Маркиза лишилась матери в раннем детстве, и на воспитании её, разумеется, сказалась та свобода нравов, которая в дни революции подорвала все религиозные устои во Франции. Благочестие — добродетель женская, и одни лишь женщины умеют внушить её друг другу, а маркиза, дитя XVIII века, впитала философские взгляды своего отца. Она не соблюдала никаких религиозных обрядов. Для неё священник был должностным лицом, и польза от него казалась ей сомнительной. При её душевном состоянии голос религии мог только растравить её сердечные раны; к тому же она не верила ни в сельских священников, ни в их просвещённость; она решила поставить кюре на место и мирно отделаться от него по способу богачей — благотворительностью. Священник вошёл, и внешность его не опровергла предположения маркизы. Перед нею стоял толстый, невысокий человечек с большим животом, краснощёкий, старый и морщинистый, который улыбался какой-то вымученной улыбкой; его лысина, начинавшаяся от крутого лба, от виска к виску изборождённого морщинами, занимала три четверти головы, и от этого лицо делалось меньше; редкие серые волосы окаймляли его затылок над самой шеей и поднимались к вискам. Однако у него была физиономия человека от природы весёлого. Его мясистые губы, чуть вздёрнутый нос, двойной подбородок свидетельствовали о благодушном характере. Сначала маркизе бросилось в глаза только это; но при первых же словах, с которыми обратился к ней священник, её поразил приятный тембр его голоса; она стала вглядываться в него внимательнее и заметила, что его глаза смотрят из-под нависших седеющих бровей грустным взглядом, а его лицо в профиль было так выразительно, дышало такой величественной скорбью, что маркиза увидела в этом священнике человека.

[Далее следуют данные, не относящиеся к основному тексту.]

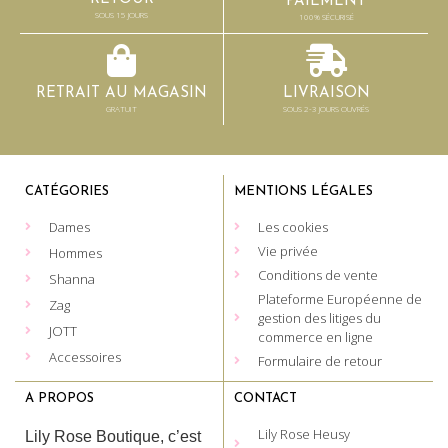
PAIEMENT
SOUS 15 JOURS
100% SÉCURISÉ
RETRAIT AU MAGASIN
LIVRAISON
GRATUIT
SOUS 2-3 JOURS OUVRÉS
CATÉGORIES
MENTIONS LÉGALES
Dames
Les cookies
Vie privée
Hommes
Conditions de vente
Shanna
Plateforme Européenne de
Zag
gestion des litiges du
JOTT
commerce en ligne
Accessoires
Formulaire de retour
A PROPOS
CONTACT
Lily Rose Heusy
Lily Rose Boutique, c’est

— Маркиза, богатые люди принадлежат нам лишь тогда, когда их постигает горе; а горе замужней женщины, молодой, прекрасной, богатой, не потерявшей ни детей, ни родственников, объясняется и вызывается печалями, силу которых может смягчить лишь одна религия. Душа ваша в опасности, сударыня. Не буду говорить вам сейчас о жизни иной, которая ожидает нас за гробом. Нет, я не в исповедальне. Но не должен ли я осветить вам ваше будущее в обществе? Извините старику назойливость, ибо цель её — ваше счастье.